All Tomorrow’s Parties
As I got older and less tolerant for Scotland’s penchant for rain during any outdoor gathering of a number of people in excess of 26, I started to look elsewhere for my festival experience and the All Tomorrow’s Parties festival held in Camber Sands holiday park near Kent in England was as antithetical to the out-in-the-field adventure as it was possible to be. For a kick-off, you found your bed in chalets and the main stage was in the holiday camp’s main hall. This was a boutique festival and it was undeniably cool. That 2005’s ATP was curated by the seminal post-rock band, Slint; that they had reformed to play at the festival and that the audience was far from the wasted, anonymous collection at T in the Park was an indication of what an experience this was.
Iceland Airwaves
Sadly this was my only experience of an All Tomorrow’s Parties event but it wasn’t long before I discovered something even more revolutionary. Even more exciting and enjoyable. Iceland Airwaves. Airwaves had been going for some time before I finally made the decision to travel to Reykjavík in October 2008 and see what all the fuss was about. For one week, Iceland’s capital itself, the beautiful city of Reykjavík, becomes the festival. The music venues bustle with activity and the city streets teem with festival-goers morning, noon and night.
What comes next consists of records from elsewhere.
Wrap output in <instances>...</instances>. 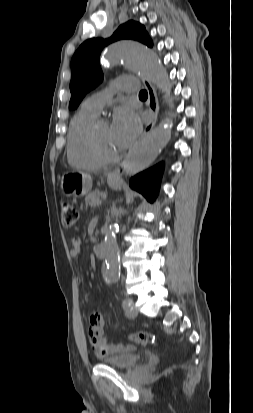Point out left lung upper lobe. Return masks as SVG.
<instances>
[{
  "label": "left lung upper lobe",
  "mask_w": 253,
  "mask_h": 413,
  "mask_svg": "<svg viewBox=\"0 0 253 413\" xmlns=\"http://www.w3.org/2000/svg\"><path fill=\"white\" fill-rule=\"evenodd\" d=\"M120 39H132L152 47L145 27L137 22L128 21L121 25L109 39H88L80 45L71 60L72 78L70 82L71 99L69 109H76L83 97L102 80L99 58L104 46Z\"/></svg>",
  "instance_id": "1"
}]
</instances>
Without any shadow of a doubt, for me at least, Airwaves is the greatest festival in the world. I’ve never felt quite a shared experience like I have there. The evenings are for running across town catching band after band and the daytime? Well most bars and record stores host “off-venue” shows so there’s never a dull moment and if you’re lucky enough, you can end the festival at the closing pool party in the tourist trap, the Blue Lagoon.
Partying in a Park
In 2013, on a trip home to Glasgow, I made a brief return to the outdoor experience when I travelled to Glasgow Green to see the reformed Stone Roses play. With the band’s guitarist, John Squire, being something of a guitar hero to me, I was excited to see him play with the Roses, something, given the acrimony within the band, even a couple of years ago seemed unthinkable. Nostalgia was high and for a band well known for being part of the late 80s drug scene, so were most of the audience.
Post-Covid lockdowns and horror, the festivals are returning and despite the bleak dystopia imagined, music fans a lot longer than me will flock to them. And all power to them. I hope they have blast.